- _Aim of the exercise_: Where the records hold the string "WhatsApp", show the whole line it sits on.

╭─ Source material

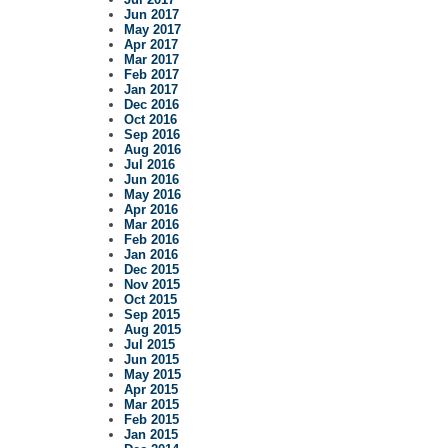
Jun 2017
May 2017
Apr 2017
Mar 2017
Feb 2017
Jan 2017
Dec 2016
Oct 2016
Sep 2016
Aug 2016
Jul 2016
Jun 2016
May 2016
Apr 2016
Mar 2016
Feb 2016
Jan 2016
Dec 2015
Nov 2015
Oct 2015
Sep 2015
Aug 2015
Jul 2015
Jun 2015
May 2015
Apr 2015
Mar 2015
Feb 2015
Jan 2015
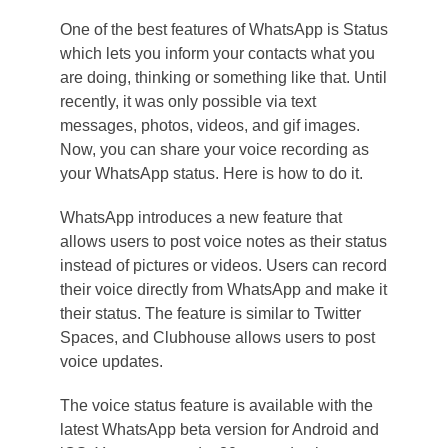
One of the best features of WhatsApp is Status
which lets you inform your contacts what you
are doing, thinking or something like that. Until
recently, it was only possible via text
messages, photos, videos, and gif images.
Now, you can share your voice recording as
your WhatsApp status. Here is how to do it.
WhatsApp introduces a new feature that
allows users to post voice notes as their status
instead of pictures or videos. Users can record
their voice directly from WhatsApp and make it
their status. The feature is similar to Twitter
Spaces, and Clubhouse allows users to post
voice updates.
The voice status feature is available with the
latest WhatsApp beta version for Android and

╰─

- _Output_:
One of the best features of WhatsApp is Status
your WhatsApp status. Here is how to do it.
WhatsApp introduces a new feature that
their voice directly from WhatsApp and make it
latest WhatsApp beta version for Android and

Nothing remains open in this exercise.